Exercise brief:
Go through the entries one line at a time, and gather every line that has the word "Física".

Extracted information:
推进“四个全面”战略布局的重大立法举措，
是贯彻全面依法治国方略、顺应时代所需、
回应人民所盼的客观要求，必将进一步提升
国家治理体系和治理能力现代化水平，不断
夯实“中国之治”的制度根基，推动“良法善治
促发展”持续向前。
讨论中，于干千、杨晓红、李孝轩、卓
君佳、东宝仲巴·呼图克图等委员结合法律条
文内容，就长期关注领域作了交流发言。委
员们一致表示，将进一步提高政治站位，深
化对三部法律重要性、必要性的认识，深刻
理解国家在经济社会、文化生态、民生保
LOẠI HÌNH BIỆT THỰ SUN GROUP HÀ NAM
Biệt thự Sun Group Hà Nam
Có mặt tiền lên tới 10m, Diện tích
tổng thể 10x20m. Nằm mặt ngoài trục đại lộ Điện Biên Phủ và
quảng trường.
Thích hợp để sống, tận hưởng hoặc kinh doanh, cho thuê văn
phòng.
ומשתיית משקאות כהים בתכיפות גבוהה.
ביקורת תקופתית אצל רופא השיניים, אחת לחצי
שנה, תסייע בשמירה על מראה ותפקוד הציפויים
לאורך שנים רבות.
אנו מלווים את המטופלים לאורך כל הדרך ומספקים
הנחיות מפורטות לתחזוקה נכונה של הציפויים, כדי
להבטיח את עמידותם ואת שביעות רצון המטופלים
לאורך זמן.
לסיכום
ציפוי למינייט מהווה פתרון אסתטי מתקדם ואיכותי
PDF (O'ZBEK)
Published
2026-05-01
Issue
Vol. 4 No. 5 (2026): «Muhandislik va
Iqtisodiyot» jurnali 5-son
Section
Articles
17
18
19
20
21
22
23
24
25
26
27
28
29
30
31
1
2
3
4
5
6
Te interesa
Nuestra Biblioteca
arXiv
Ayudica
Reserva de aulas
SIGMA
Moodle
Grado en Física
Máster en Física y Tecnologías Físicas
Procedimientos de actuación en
---
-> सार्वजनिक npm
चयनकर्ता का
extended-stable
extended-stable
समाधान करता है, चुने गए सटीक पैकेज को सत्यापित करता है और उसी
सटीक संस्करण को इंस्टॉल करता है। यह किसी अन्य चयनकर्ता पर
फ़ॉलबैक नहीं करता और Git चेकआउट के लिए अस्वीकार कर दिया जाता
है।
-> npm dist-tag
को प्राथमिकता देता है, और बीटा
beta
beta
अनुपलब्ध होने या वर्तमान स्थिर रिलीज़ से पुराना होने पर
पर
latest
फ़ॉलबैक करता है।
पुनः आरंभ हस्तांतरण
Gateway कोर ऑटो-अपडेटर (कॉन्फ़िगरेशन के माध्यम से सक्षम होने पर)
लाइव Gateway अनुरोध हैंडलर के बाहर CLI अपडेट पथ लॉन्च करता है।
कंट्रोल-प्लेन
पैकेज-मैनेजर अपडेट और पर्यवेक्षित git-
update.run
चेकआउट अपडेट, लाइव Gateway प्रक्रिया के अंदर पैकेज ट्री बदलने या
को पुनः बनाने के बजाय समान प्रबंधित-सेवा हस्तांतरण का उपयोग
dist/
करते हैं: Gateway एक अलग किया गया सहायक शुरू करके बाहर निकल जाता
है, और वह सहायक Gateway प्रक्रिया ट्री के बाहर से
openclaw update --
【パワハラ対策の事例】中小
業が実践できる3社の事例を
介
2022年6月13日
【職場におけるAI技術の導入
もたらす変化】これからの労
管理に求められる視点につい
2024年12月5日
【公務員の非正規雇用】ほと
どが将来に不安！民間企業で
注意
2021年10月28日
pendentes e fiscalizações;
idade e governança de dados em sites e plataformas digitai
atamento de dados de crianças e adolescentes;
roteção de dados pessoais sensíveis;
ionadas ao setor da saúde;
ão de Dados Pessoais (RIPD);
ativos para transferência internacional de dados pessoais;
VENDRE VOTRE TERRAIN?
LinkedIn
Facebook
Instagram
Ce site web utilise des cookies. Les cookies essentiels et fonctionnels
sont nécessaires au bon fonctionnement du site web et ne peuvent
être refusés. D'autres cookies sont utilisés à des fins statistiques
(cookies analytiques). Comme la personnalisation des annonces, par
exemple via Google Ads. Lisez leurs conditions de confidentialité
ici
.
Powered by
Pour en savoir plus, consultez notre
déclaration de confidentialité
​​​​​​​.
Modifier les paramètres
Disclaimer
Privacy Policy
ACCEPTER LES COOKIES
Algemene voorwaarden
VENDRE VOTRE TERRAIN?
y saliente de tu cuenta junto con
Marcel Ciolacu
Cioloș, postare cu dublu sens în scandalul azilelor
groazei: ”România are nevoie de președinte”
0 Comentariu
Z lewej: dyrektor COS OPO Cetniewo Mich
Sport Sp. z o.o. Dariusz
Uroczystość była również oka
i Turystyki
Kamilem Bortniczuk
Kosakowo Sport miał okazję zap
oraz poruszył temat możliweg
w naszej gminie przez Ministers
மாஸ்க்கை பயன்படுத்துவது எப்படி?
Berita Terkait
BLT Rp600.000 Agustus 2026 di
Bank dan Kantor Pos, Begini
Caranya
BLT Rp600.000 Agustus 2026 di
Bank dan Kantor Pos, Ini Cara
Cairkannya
---
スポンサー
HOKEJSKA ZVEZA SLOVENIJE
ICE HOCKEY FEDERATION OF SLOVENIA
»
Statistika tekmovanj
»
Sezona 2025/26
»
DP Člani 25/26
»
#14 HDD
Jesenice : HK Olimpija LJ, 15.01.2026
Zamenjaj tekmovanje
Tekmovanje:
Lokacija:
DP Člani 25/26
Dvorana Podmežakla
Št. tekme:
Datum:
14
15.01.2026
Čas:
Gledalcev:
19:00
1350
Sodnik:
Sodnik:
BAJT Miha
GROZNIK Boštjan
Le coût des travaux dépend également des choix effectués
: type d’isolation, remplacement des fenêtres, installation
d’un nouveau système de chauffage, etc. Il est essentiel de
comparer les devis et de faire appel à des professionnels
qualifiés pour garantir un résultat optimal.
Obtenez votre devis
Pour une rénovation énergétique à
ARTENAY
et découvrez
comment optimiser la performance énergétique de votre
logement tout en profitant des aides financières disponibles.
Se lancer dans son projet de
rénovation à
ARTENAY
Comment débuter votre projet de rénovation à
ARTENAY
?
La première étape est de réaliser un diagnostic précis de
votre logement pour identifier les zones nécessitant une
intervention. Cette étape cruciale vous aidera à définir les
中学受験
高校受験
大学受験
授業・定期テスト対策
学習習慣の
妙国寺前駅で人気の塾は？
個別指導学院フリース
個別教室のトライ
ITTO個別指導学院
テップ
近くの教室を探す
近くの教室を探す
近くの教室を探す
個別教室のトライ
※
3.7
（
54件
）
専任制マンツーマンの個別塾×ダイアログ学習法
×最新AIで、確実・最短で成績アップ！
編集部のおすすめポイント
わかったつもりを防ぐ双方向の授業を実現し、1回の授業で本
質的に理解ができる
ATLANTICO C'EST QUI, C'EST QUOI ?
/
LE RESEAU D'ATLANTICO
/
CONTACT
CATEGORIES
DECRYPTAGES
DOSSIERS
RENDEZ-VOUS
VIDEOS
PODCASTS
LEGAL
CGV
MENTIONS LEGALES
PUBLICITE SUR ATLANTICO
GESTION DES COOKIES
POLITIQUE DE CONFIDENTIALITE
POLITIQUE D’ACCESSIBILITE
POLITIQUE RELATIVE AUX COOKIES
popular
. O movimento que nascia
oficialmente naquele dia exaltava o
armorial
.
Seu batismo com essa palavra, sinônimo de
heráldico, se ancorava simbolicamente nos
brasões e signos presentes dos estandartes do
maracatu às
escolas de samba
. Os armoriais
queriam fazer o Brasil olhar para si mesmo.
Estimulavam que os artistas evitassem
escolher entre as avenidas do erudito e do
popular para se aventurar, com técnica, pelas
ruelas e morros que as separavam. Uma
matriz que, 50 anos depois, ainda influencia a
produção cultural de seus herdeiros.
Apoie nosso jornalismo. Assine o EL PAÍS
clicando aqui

Response box:
Grado en Física
Máster en Física y Tecnologías Físicas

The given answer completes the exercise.